Il existe donc des marges de progrès importantes pour développer le parasport au travers des écoles, en engageant plus fortement l'UNS).

La stratégie nationale dédiée au Sport et Handicap (SNSH) 2020-2024
dans les outre-mer

La première stratégie nationale dédiée au Sport et Handicap 2020-2024 a prévu d'identifier des référents Activité physique et sportive (APS) au sein des établissements sociaux et médico-sociaux (ESMS).

À la suite d'une enquête auprès des ARS sur les référents sports en ESMS, le tableau ci-dessous indique la part des établissements qui ont déclaré avoir un référent APS par public (les outre-mer non mentionnés n'ont pas répondu). On voit qu'en Guyane et en Martinique, il y a une forte implication du secteur pour se doter de référent, bien meilleure que la moyenne nationale.

Le second axe de la SNSH 2020-2024 dédié au développement et à la structuration de l'offre de pratique adaptée aux besoins prévoit spécifiquement des mesures ciblant les territoires ultramarins. Afin de permettre l'accès à la pratique sportive, des projets de création d'équipements sportifs majoritairement dédiés aux personnes en situation de handicap ou de mise en accessibilité d'équipements sportifs avec pratique sportive en faveur des personnes handicapées encadrées par des associations étaient éligibles au titre de l'enveloppe des équipements de niveau local au titre de l'enveloppe Outre-mer et Corse à hauteur de 8 millions d'euros.

Recommandation n° 13 : Développer le handisport et le sport adapté pour tous :

- en formant des éducateurs sportifs spécialisés sur chaque territoire, notamment par les CREPS ;

- en nommant dans chaque outre-mer un référent du Comité paralympique sportif français ;

- en mobilisant l'UNSS pour développer le parasport à l'école dans les outre-mer.


* 26 Les Pass Transport sont destinés aux adultes handicapés, justifiant d'une reconnaissance de leur handicap par la Commission des droits et de l'autonomie pour les personnes handicapées (CDAPH) et ne nécessitant pas de véhicule adapté pour se déplacer. Cette aide est utilisable comme moyen de paiement auprès de taxis agréés par le Département répartis sur toute l'île.

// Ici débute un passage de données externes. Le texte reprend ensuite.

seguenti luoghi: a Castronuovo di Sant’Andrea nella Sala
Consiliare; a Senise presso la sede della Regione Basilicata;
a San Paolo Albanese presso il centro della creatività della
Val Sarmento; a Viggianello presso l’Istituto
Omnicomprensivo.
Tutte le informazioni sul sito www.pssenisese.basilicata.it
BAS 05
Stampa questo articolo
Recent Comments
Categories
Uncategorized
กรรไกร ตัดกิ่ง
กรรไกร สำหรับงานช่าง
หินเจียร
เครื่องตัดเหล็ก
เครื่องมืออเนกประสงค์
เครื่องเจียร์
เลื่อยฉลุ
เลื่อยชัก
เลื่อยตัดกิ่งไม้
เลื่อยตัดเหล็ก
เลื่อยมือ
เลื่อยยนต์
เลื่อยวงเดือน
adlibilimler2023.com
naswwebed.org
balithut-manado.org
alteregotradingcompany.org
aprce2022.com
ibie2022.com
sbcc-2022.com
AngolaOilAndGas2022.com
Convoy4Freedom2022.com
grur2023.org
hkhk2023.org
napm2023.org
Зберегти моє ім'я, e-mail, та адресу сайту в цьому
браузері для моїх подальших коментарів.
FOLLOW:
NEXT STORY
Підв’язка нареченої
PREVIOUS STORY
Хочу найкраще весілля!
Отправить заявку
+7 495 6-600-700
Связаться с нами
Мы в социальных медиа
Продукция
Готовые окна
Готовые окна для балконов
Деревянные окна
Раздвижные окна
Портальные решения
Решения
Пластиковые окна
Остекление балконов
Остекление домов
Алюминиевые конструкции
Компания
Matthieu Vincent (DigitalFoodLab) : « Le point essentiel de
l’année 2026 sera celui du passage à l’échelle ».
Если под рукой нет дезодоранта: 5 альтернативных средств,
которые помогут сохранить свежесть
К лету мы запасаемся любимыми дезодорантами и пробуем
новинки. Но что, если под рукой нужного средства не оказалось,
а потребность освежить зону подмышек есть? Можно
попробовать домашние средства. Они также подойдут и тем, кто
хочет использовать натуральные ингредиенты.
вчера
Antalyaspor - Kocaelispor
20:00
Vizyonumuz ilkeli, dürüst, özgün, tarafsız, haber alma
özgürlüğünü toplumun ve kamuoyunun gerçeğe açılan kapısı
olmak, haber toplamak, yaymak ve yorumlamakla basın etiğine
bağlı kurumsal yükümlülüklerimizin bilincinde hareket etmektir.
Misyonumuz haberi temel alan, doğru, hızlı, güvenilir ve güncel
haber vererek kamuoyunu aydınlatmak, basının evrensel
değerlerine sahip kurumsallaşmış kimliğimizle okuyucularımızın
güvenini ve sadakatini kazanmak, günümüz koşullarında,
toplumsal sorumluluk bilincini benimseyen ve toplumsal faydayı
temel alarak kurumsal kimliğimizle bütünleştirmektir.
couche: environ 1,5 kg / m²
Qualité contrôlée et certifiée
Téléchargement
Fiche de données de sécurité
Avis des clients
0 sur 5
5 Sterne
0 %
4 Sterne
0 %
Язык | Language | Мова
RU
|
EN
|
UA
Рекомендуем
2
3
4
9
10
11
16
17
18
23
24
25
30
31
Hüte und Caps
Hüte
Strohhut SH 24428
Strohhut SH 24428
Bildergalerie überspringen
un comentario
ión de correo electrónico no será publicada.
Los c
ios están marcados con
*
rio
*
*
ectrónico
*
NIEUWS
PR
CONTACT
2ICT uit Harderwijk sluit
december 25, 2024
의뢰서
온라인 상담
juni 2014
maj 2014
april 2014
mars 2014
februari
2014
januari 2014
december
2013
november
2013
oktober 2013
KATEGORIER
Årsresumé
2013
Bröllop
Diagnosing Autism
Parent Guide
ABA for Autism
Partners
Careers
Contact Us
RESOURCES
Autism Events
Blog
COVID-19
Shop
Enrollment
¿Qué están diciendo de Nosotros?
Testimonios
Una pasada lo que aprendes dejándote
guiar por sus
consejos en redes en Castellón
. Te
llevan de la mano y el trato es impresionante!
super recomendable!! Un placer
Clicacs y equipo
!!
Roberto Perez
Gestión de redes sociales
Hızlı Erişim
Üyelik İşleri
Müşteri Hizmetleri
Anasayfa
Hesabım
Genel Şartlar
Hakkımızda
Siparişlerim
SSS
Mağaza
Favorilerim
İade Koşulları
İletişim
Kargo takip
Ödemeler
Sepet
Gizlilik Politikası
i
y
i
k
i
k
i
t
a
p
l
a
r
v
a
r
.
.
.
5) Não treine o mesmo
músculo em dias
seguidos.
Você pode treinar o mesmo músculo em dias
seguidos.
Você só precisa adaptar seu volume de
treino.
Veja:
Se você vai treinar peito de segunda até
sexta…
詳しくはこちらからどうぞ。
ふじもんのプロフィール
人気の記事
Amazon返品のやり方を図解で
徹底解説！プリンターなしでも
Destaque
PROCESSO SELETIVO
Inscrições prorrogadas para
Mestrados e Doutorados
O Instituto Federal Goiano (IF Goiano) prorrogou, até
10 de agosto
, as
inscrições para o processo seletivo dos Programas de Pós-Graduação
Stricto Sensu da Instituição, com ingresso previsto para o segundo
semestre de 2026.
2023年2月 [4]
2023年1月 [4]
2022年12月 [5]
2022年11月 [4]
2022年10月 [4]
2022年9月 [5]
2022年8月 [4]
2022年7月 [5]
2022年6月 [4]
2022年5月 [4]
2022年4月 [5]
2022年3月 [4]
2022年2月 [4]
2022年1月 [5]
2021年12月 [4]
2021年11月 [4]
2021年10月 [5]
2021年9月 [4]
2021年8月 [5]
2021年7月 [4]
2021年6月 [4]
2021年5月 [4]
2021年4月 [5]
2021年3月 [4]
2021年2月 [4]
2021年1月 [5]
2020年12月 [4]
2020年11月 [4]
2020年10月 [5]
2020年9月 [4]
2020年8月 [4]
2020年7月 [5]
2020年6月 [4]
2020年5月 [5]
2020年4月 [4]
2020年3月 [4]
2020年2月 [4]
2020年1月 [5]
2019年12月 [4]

Le montant de l'aide s'élève à 300 € par an versée sous forme de chèques nominatifs.

* 27  https://www.senat.fr/compte-rendu-commissions/20230213/otm_ladom.html

* 28 Les associations sportives sont affiliées à des fédérations sportives scolaires nationales qui sont au nombre de 2 dans l'enseignement public : l'Union sportive de l'enseignement du premier degré (USEP), et l'Union nationale du sport scolaire (UNSS), pour le second degré. Ces fédérations permettent aux élèves de participer à des rencontres et compétition scolaires, à différents niveaux (local, départemental, national, international).

* 29 On notera que de plus en plus d'ESMS ont des référents sports en leur sport et travaillent avec des éducateurs sportifs, comme à l'IME de Gourbeyre.